Постепенно дом Григорьевых стал местом, где постоянно собиралась талантливая университетская молодежь. Здесь бывали студенты юридического и словесного факультетов: сын декабриста Н.М. Орлов, будущий выдающийся историк С.М. Соловьев; выпускник Рязанской гимназии, студент университета П.М. Боклевский, ставший впоследствии известным художником-иллюстратором; прилежный и сдержанный С.С. Иванов, будущий товарищ попечителя Московского университета; заядлый спорщик К.Д. Кавелин, историк и юрист, которому в будущем предстояло готовить проект крестьянской реформы 1861 года; А.В. Новосильцев и другие молодые интеллектуалы, ставшие со временем широко известными по всей России. Завсегдатаем и активным членом этого своеобразного литературно-философского кружка стал и Яков Полонский. «На наших мирных антресолях собирались наилучшие представители тогдашнего студенчества», - отмечал Фет. Почти все новые товарищи Полонского увлекались философией Гегеля, литературой, искусством, и вообще были страстными поклонниками изящного.
Яков Полонский
Петр Боклевский. Автопортрет
Не чужды были посетителям дома в Замоскворечье и социальные вопросы. Яков Полонский вспоминал, что «юноши мечтали об освобождении крестьян», а Аполлон Григорьев пел с друзьями-студентами «песню, положенную им на музыку: "Долго нас помещики душили, становые били!.."».
Обычно «на антресолях» споры велись вокруг новомодных философских воззрений, обсуждались публиковавшиеся в журналах литературные произведения. «Тогда мы думали, что Боги - сошлись и судим обо всем...» -позднее писал Полонский.
Главенствовать в кружке сотоварищей пытался на правах хозяина Аполлон Григорьев. Кроме стихотворчества, он увлекался народными песнями, цыганскими хорами, любил музыку, но на рояле играл плохо. Его творчество той поры было полно философских противоречий и религиозных изысканий По свидетельству Полонского, «в первые дни нашего знакомства он нередко приходил в отчаяние от стихов своих, записывал свои философские воззрения и давал мне их читать. Это была какая-то смесь метафизики и мистицизма...»
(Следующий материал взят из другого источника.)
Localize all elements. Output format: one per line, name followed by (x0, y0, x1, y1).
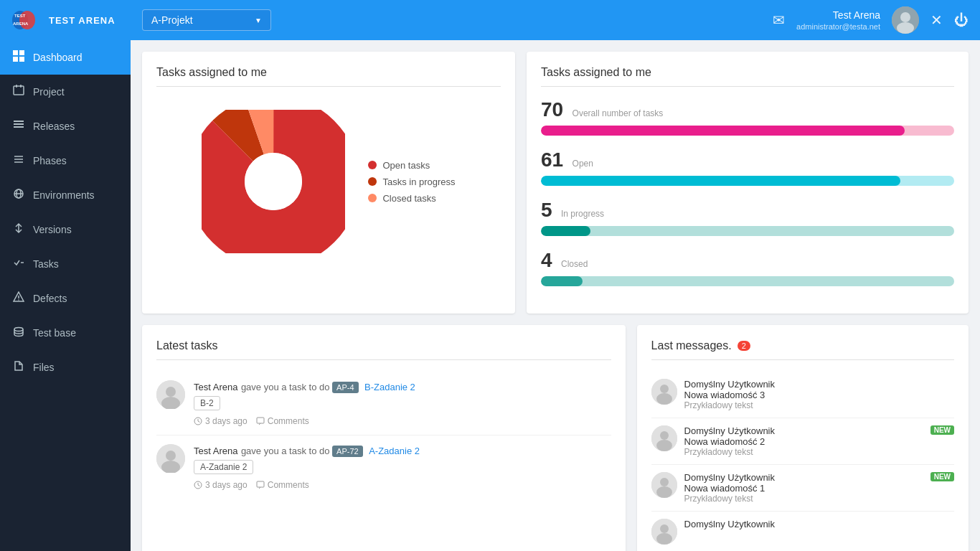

Неуравновешенность характера и смутность философских и религиозных воззрений Аполлона Григорьева отмечал и Афанасий Фет: «Григорьев от самого отчаянного атеизма одним скачком переходил в крайний аскетизм и молился перед образами, налепляя и зажигая на всех пальцах по восковой свече». Юноша сам страдал от своих сомнений и душевных метаний и пытался найти сочувствие у приятелей.
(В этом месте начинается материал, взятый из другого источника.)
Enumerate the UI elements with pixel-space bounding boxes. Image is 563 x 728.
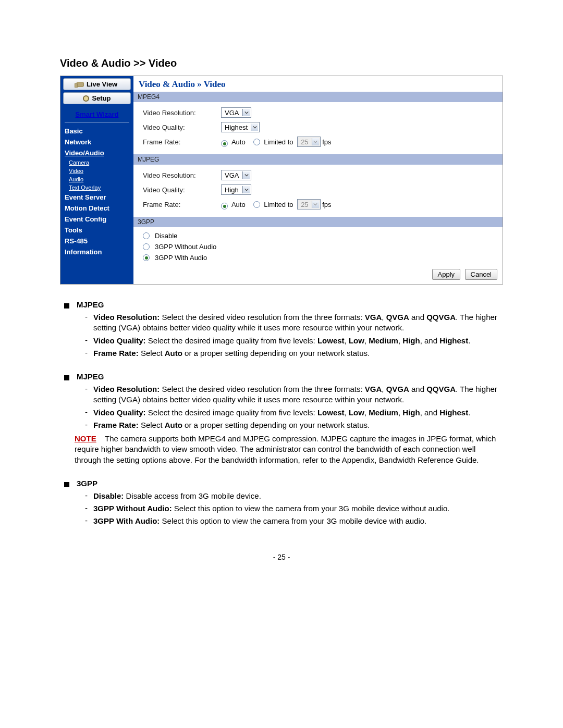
sub-text-overlay[interactable]: Text Overlay — [65, 183, 129, 192]
sub-video[interactable]: Video — [65, 167, 129, 175]
sidebar: Live View Setup Smart Wizard Basic Netwo… — [60, 76, 133, 284]
3gpp-header: 3GPP — [133, 217, 503, 227]
doc-vq-2: Video Quality: Select the desired image … — [93, 408, 503, 418]
dash-icon: - — [85, 491, 93, 501]
camera-icon — [77, 82, 84, 87]
square-bullet-icon — [64, 482, 69, 487]
chevron-down-icon — [312, 201, 319, 208]
3gpp-without-radio[interactable] — [143, 243, 150, 250]
mjpeg-heading-1: MJPEG — [77, 300, 104, 309]
doc-vr-2: Video Resolution: Select the desired vid… — [93, 384, 503, 405]
sub-camera[interactable]: Camera — [65, 158, 129, 167]
mjpeg-quality-value: High — [225, 186, 239, 194]
nav-tools[interactable]: Tools — [65, 225, 129, 236]
config-panel: Live View Setup Smart Wizard Basic Netwo… — [60, 76, 503, 285]
nav-basic[interactable]: Basic — [65, 126, 129, 137]
mjpeg-quality-label: Video Quality: — [143, 186, 221, 194]
doc-body: MJPEG - Video Resolution: Select the des… — [60, 300, 503, 527]
chevron-down-icon — [242, 171, 250, 179]
mpeg4-fps-select[interactable]: 25 — [297, 137, 320, 147]
doc-disable: Disable: Disable access from 3G mobile d… — [93, 491, 503, 501]
mjpeg-quality-select[interactable]: High — [221, 184, 251, 195]
mpeg4-limited-text: Limited to — [264, 138, 293, 146]
mpeg4-quality-label: Video Quality: — [143, 124, 221, 131]
dash-icon: - — [85, 420, 93, 430]
nav-network[interactable]: Network — [65, 137, 129, 147]
mjpeg-fps-select[interactable]: 25 — [297, 199, 320, 209]
doc-vr-1: Video Resolution: Select the desired vid… — [93, 312, 503, 334]
smart-wizard-link[interactable]: Smart Wizard — [65, 107, 129, 122]
mpeg4-resolution-value: VGA — [225, 109, 239, 117]
3gpp-with-radio[interactable] — [143, 254, 150, 261]
nav-information[interactable]: Information — [65, 246, 129, 257]
dash-icon: - — [85, 408, 93, 418]
mpeg4-header: MPEG4 — [133, 92, 503, 102]
dash-icon: - — [85, 384, 93, 405]
apply-button[interactable]: Apply — [432, 269, 461, 280]
mpeg4-resolution-label: Video Resolution: — [143, 109, 221, 117]
mjpeg-resolution-label: Video Resolution: — [143, 171, 221, 179]
nav-video-audio[interactable]: Video/Audio — [65, 147, 129, 158]
chevron-down-icon — [242, 186, 250, 193]
mjpeg-auto-radio[interactable] — [221, 203, 228, 209]
chevron-down-icon — [242, 109, 250, 116]
content-area: Video & Audio » Video MPEG4 Video Resolu… — [133, 76, 503, 284]
mpeg4-limited-radio[interactable] — [253, 139, 260, 145]
mpeg4-framerate-label: Frame Rate: — [143, 138, 221, 146]
3gpp-disable-text: Disable — [155, 232, 177, 240]
doc-with-audio: 3GPP With Audio: Select this option to v… — [93, 516, 503, 526]
dash-icon: - — [85, 516, 93, 526]
dash-icon: - — [85, 503, 93, 514]
mjpeg-header: MJPEG — [133, 154, 503, 165]
nav-event-config[interactable]: Event Config — [65, 214, 129, 225]
chevron-down-icon — [312, 138, 319, 145]
mjpeg-heading-2: MJPEG — [77, 372, 104, 381]
3gpp-without-text: 3GPP Without Audio — [155, 243, 216, 251]
gear-icon — [83, 95, 89, 102]
3gpp-disable-radio[interactable] — [143, 232, 150, 239]
page-number: - 25 - — [60, 553, 503, 561]
live-view-label: Live View — [87, 80, 117, 88]
mpeg4-auto-text: Auto — [231, 138, 246, 146]
live-view-button[interactable]: Live View — [63, 78, 131, 90]
mjpeg-fps-value: 25 — [301, 201, 308, 208]
mpeg4-quality-value: Highest — [225, 124, 248, 131]
doc-fr-2: Frame Rate: Select Auto or a proper sett… — [93, 420, 503, 430]
square-bullet-icon — [64, 303, 69, 309]
mjpeg-limited-text: Limited to — [264, 201, 293, 208]
cancel-button[interactable]: Cancel — [465, 269, 497, 280]
mpeg4-fps-value: 25 — [301, 138, 308, 146]
nav-motion-detect[interactable]: Motion Detect — [65, 203, 129, 214]
doc-fr-1: Frame Rate: Select Auto or a proper sett… — [93, 348, 503, 359]
mjpeg-resolution-select[interactable]: VGA — [221, 170, 251, 180]
page-heading: Video & Audio >> Video — [60, 57, 503, 69]
mjpeg-auto-text: Auto — [231, 201, 246, 208]
dash-icon: - — [85, 348, 93, 359]
note-paragraph: NOTE The camera supports both MPEG4 and … — [75, 434, 503, 465]
doc-vq-1: Video Quality: Select the desired image … — [93, 336, 503, 346]
sub-audio[interactable]: Audio — [65, 175, 129, 183]
mjpeg-framerate-label: Frame Rate: — [143, 201, 221, 208]
mjpeg-resolution-value: VGA — [225, 171, 239, 179]
doc-without-audio: 3GPP Without Audio: Select this option t… — [93, 503, 503, 514]
mpeg4-auto-radio[interactable] — [221, 140, 228, 147]
square-bullet-icon — [64, 375, 69, 380]
mpeg4-quality-select[interactable]: Highest — [221, 122, 260, 132]
smart-wizard-label: Smart Wizard — [76, 110, 119, 118]
setup-label: Setup — [92, 94, 111, 102]
nav-event-server[interactable]: Event Server — [65, 192, 129, 203]
chevron-down-icon — [251, 124, 258, 131]
dash-icon: - — [85, 336, 93, 346]
mjpeg-fps-unit: fps — [322, 201, 331, 208]
nav-rs485[interactable]: RS-485 — [65, 236, 129, 246]
mpeg4-fps-unit: fps — [322, 138, 331, 146]
content-title: Video & Audio » Video — [133, 76, 503, 92]
setup-button[interactable]: Setup — [63, 92, 131, 104]
mpeg4-resolution-select[interactable]: VGA — [221, 107, 251, 118]
dash-icon: - — [85, 312, 93, 334]
3gpp-heading: 3GPP — [77, 479, 97, 488]
3gpp-with-text: 3GPP With Audio — [155, 254, 207, 262]
mjpeg-limited-radio[interactable] — [253, 201, 260, 208]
Однажды в университете Григорьев подошел к Полонскому и безо всяких предисловий спросил:
- Ты сомневаешься?
- Да, - немного растерявшись, ответил Яков.
- И ты страдаешь? - наседал Аполлоша. -Нет.
- Ну, так ты глуп, - отрезал философствующий Григорьев и отошел в сторону.
Яков был уязвлен. С чего бы вдруг Аполлоша возомнил себя пупом земли и так грубит товарищу? «Я был искренен и сказал правду, - как бы оправдываясь, вспоминал Полонский, - мои сомненья были еще не настолько глубоки и сознательны, чтоб доводить меня до отчаяния. К тому же я быт рассеян, меня развлекали новые встречи, занимали задачи искусства, восхищал Лермонтов, который сразу овладел всеми умами».
Лермонтов не только владел умами - он и оказывал заметное влияние на творчество поэтов того времени. Не избежал этого влияния и юный Полонский. Его стихотворение «Узник» по ритму и тематике перекликается с поэмой Лермонтова «Мцыри»:
Меня тяжелый давит свод,
Большая цепь на мне гремит.
Меня то ветром опахнет,
То все вокруг меня горит!
И, головой припав к стене,
Я слышу, как больной во сне,
Когда он спит, раскрыв глаза, -
Что по земле идет гроза.
Полонский писал, что мало встречал людей, которые не преклонялись бы перед силой поэтического гения Лермонтова. По словам Фета, в их кружке «к упоению Байроном и Лермонтовым присоединилось страшное увлечение стихами Гете».
Круг любимых поэтов расширялся: Лермонтов, Пушкин, Бенедиктов, Языков, Гете, Гейне, Байрон, Мицкевич...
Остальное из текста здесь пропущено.